The 2008 financial crash caused the worst economy since the Great Depression of the 1930s, but the top 1% are doing very well: Last week’s newsletter discussed yet another study showing how middle-class wealth has plummeted since the crash of 2008. Today’s New York Times shows "Fueled by Recession, US Wealth Gap is Widest in Decades" and the Wall Street Journal shows again the "Wealth Gap Between America’s Rich and Middle Class Families Widest on Record" plus shows how the benefits of the post-crash recovery (’07-’13) has gone to those at the top, both shown here:

The cartoonist Tom Toles captured that reality brilliantly here:

Stopping hidden conflicts of interest from draining retirement savings: A key provision in the rules that are supposed to protect retirement savings has not been changed for 40 years. As a result, unbelievably, that outdated rule does not require brokers to act in their clients’ best interest when providing retirement advice. It also does not require brokers to disclose their compensation, including incentive payments they may get from companies for having their client buy one product or another. That is, the broker can put his or her economic interest ahead of their client’s best interest and the client will never know………because the rule does not require it to be disclosed. That’s wrong. Anyone providing advice to someone saving and investing their hard earned money for retirement should have to act in the client’s best interests (as many now do). They should not be able to have undisclosed conflicts of interest and they should not be allowed to charge hidden fees or receive hidden compensation for steering their clients to one product or another. That’s what a new fiduciary duty rule would prohibit and the Department of Labor has been working on updating the rule for several years, in the face of strong opposition. Hopefully, as a broad coalition of groups has urged, it will propose a rule in 2015, open it up for public comment, and finalize it to protect the tens of millions of Americans saving for retirement.

Congress ends with a battle over the budget and sweetheart deals for Wall Street’s handful of too big to fail banks: It was called the CRomnibus and was supposed to fund the government until next September 30th. Unfortunately, this was a "must-pass" bill and that means too many saw it as an opportunity to stick in provisions that would not likely survive being discussed and voted on in the light of day. That’s what the Swaps Push Out special interest provision was: It would allow a few of Wall Street’s biggest banks to continue gambling in derivatives while being backed by the taxpayers. Derivatives, as famed investor Warren Buffett observed, are "weapons of mass financial destruction" and were at the core of triggering and spreading the financial crash of 2008. Remarkably, lobbyists for Citigroup actually drafted the language, even though Citigroup received almost $500 billion in bailouts in 2008, more than any other single company. As Republican David Stockman said, Citi has no shame, but neither does Jamie Dimon, who personally called members of Congress to lobby for passage of this special interest provision, which presumably will help fatten his already too big bonus.

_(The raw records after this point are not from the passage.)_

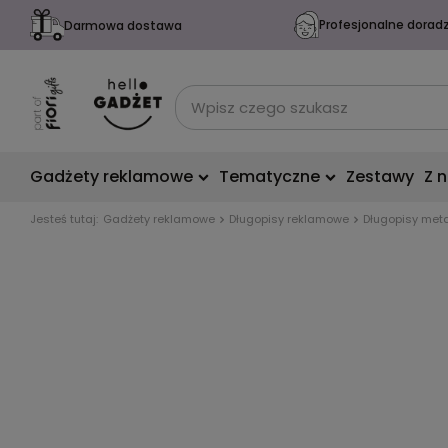
Profesjonalne dorad
Darmowa dostawa
Gadżety reklamowe
Tematyczne
Zestawy
Z 
Jesteś tutaj:
Gadżety reklamowe
Długopisy reklamowe
Długopisy met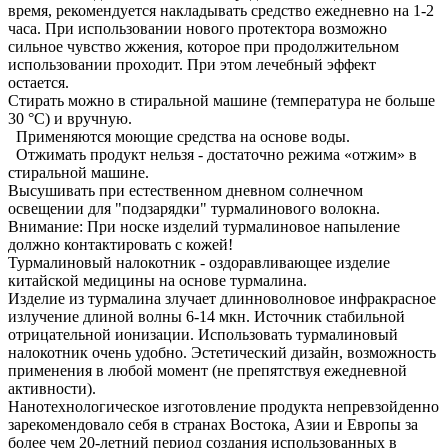
время, рекомендуется накладывать средство ежедневно на 1-2
часа. При использовании нового протектора возможно
сильное чувство жжения, которое при продолжительном
использовании проходит. При этом лечебный эффект
остается.
Стирать можно в стиральной машине (температура не больше
30 °С) и вручную.
Применяются моющие средства на основе воды.
Отжимать продукт нельзя - достаточно режима «отжим» в
стиральной машине.
Высушивать при естественном дневном солнечном
освещении для "подзарядки" турмалинового волокна.
Внимание:
При носке изделий турмалиновое напыление
должно контактировать с кожей!
Турмалиновый налокотник - оздоравливающее изделие
китайской медицины на основе турмалина.
Изделие из турмалина злучает длинноволновое инфракрасное
излучение длиной волны 6-14 мкн. Источник стабильной
отрицательной ионизации. Использовать турмалиновый
налокотник очень удобно. Эстетический дизайн, возможность
применения в любой момент (не препятствуя ежедневной
активности).
Нанотехнологическое изготовление продукта непревзойденно
зарекомендовало себя в странах Востока, Азии и Европы за
более чем 20-летний период создания использованных в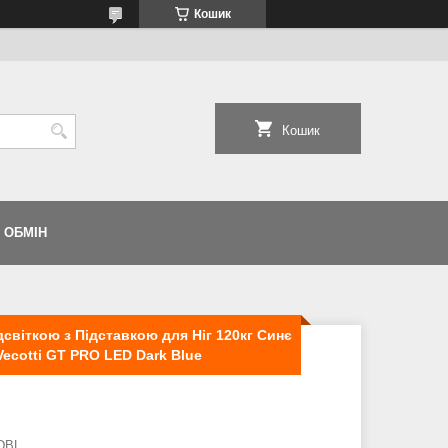
Кошик
Кошик
 ОБМІН
світкою з Підставкою для Ніг 120кг Синє
Vecotti GT PRO LED Dark Blue
DBL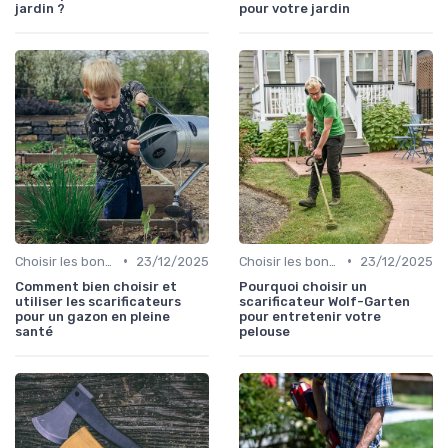
jardin ?
pour votre jardin
•
•
Choisir les bons outils
23/12/2025
Choisir les bons outils
23/12/2025
Comment bien choisir et
Pourquoi choisir un
utiliser les scarificateurs
scarificateur Wolf-Garten
pour un gazon en pleine
pour entretenir votre
santé
pelouse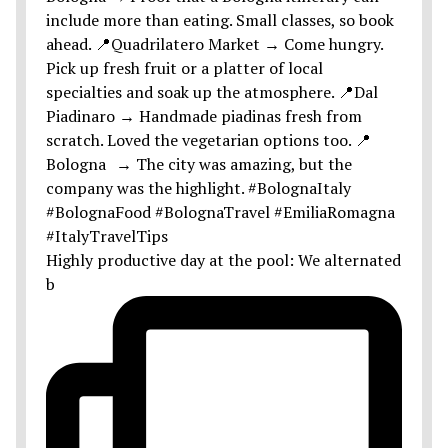
Highly productive day at the pool: We alternated
b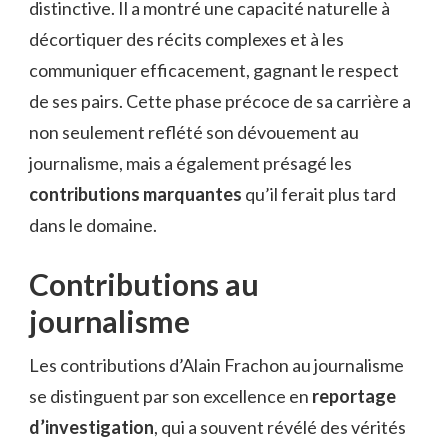
distinctive. Il a montré une capacité naturelle à
décortiquer des récits complexes et à les
communiquer efficacement, gagnant le respect
de ses pairs. Cette phase précoce de sa carrière a
non seulement reflété son dévouement au
journalisme, mais a également présagé les
contributions marquantes
qu’il ferait plus tard
dans le domaine.
Contributions au
journalisme
Les contributions d’Alain Frachon au journalisme
se distinguent par son excellence en
reportage
d’investigation
, qui a souvent révélé des vérités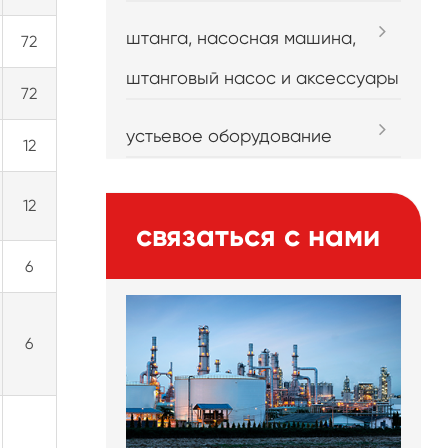
штанга, насосная машина,
72
штанговый насос и аксессуары
72
устьевое оборудование
12
12
связаться с нами
6
6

As if that weren’t enough, Congress also nearly passed another deregulatory provision that was attached to the Terrorism Risk Insurance Act (which did not pass). This provision would have exempted certain market participants from the important protections of clearing and margin if they met a broad "end-user" definition. Among other negative consequences of this provision, it would have deprived the CFTC of the flexibility to regulate derivatives, end-users and the markets based on actual market activities. The good news is that the CRomnibus fight received a lot of media attention and public debate. It shined a bright light on the practice of lobbyists attaching financial deregulatory bills to unrelated must-pass legislation. As Justice Brandeis said, in his famous book "Other People’s Money," "sunlight is the best disinfectant." Let’s hope for lots of sunshine in 2015.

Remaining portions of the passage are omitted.